:: PROVIDED MATERIAL ::
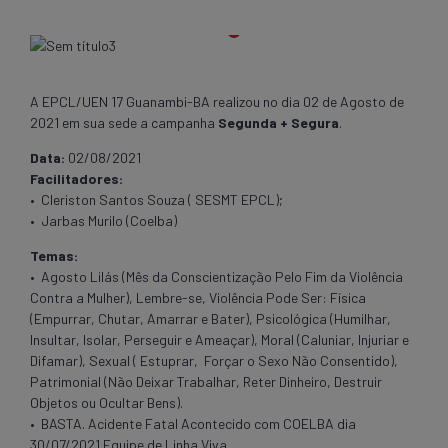
A EPCL/UEN 17 Guanambi-BA realizou no dia 02 de Agosto de
2021 em sua sede a campanha
Segunda + Segura
.
Data:
02/08/2021
Facilitadores:
• Cleriston Santos Souza ( SESMT EPCL);
• Jarbas Murilo (Coelba)
Temas:
• Agosto Lilás (Mês da Conscientização Pelo Fim da Violência
Contra a Mulher), Lembre-se, Violência Pode Ser: Física
(Empurrar, Chutar, Amarrar e Bater), Psicológica (Humilhar,
Insultar, Isolar, Perseguir e Ameaçar), Moral (Caluniar, Injuriar e
Difamar), Sexual ( Estuprar, Forçar o Sexo Não Consentido),
Patrimonial (Não Deixar Trabalhar, Reter Dinheiro, Destruir
Objetos ou Ocultar Bens).
• BASTA. Acidente Fatal Acontecido com COELBA dia
30/07/2021 Equipe de Linha Viva.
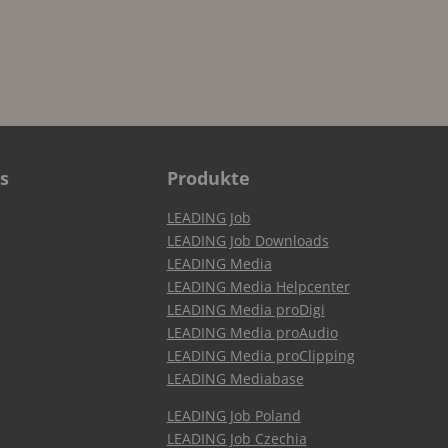
s
Produkte
LEADING Job
LEADING Job Downloads
LEADING Media
LEADING Media Helpcenter
LEADING Media proDigi
LEADING Media proAudio
LEADING Media proClipping
LEADING Mediabase
LEADING Job Poland
LEADING Job Czechia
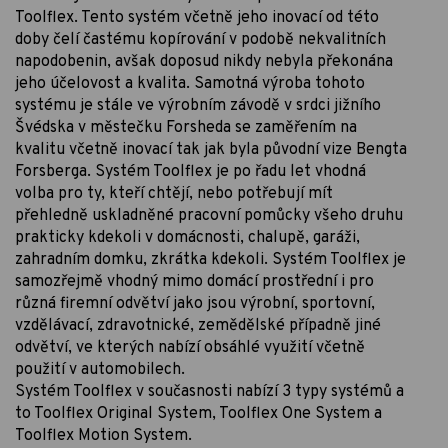
Toolflex. Tento systém včetně jeho inovací od této
doby čelí častému kopírování v podobě nekvalitních
napodobenin, avšak doposud nikdy nebyla překonána
jeho účelovost a kvalita. Samotná výroba tohoto
systému je stále ve výrobním závodě v srdci jižního
Švédska v městečku Forsheda se zaměřením na
kvalitu včetně inovací tak jak byla původní vize Bengta
Forsberga. Systém Toolflex je po řadu let vhodná
volba pro ty, kteří chtějí, nebo potřebují mít
přehledně uskladněné pracovní pomůcky všeho druhu
prakticky kdekoli v domácnosti, chalupě, garáži,
zahradním domku, zkrátka kdekoli. Systém Toolflex je
samozřejmě vhodný mimo domácí prostřední i pro
různá firemní odvětví jako jsou výrobní, sportovní,
vzdělávací, zdravotnické, zemědělské případně jiné
odvětví, ve kterých nabízí obsáhlé využití včetně
použití v automobilech.
Systém Toolflex v současnosti nabízí 3 typy systémů a
to Toolflex Original System, Toolflex One System a
Toolflex Motion System.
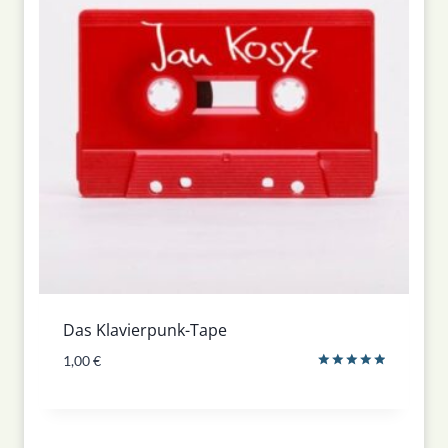
Das Klavierpunk-Tape
1,00
€
Bewertet
mit
5.00
von 5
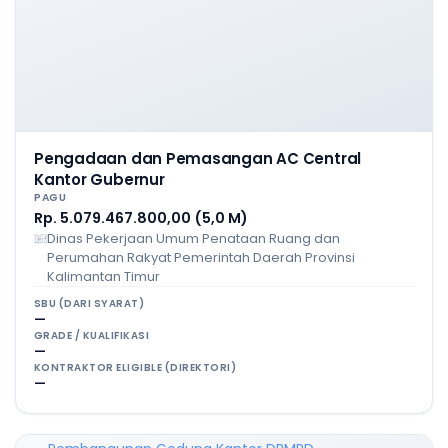
Pengadaan dan Pemasangan AC Central
Kantor Gubernur
PAGU
Rp. 5.079.467.800,00 (5,0 M)
Dinas Pekerjaan Umum Penataan Ruang dan
Perumahan Rakyat Pemerintah Daerah Provinsi
Kalimantan Timur
SBU (DARI SYARAT)
—
GRADE / KUALIFIKASI
—
KONTRAKTOR ELIGIBLE (DIREKTORI)
—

:: TASK INSTRUCTIONS ::
Everything from the first line of the entries through the line containing "Fim da Violência" is to be transcribed exactly; the pictures are not.

:: WRITTEN REPLY ::
A EPCL/UEN 17 Guanambi-BA realizou no dia 02 de Agosto de
2021 em sua sede a campanha
Segunda + Segura
.
Data:
02/08/2021
Facilitadores:
• Cleriston Santos Souza ( SESMT EPCL);
• Jarbas Murilo (Coelba)
Temas:
• Agosto Lilás (Mês da Conscientização Pelo Fim da Violência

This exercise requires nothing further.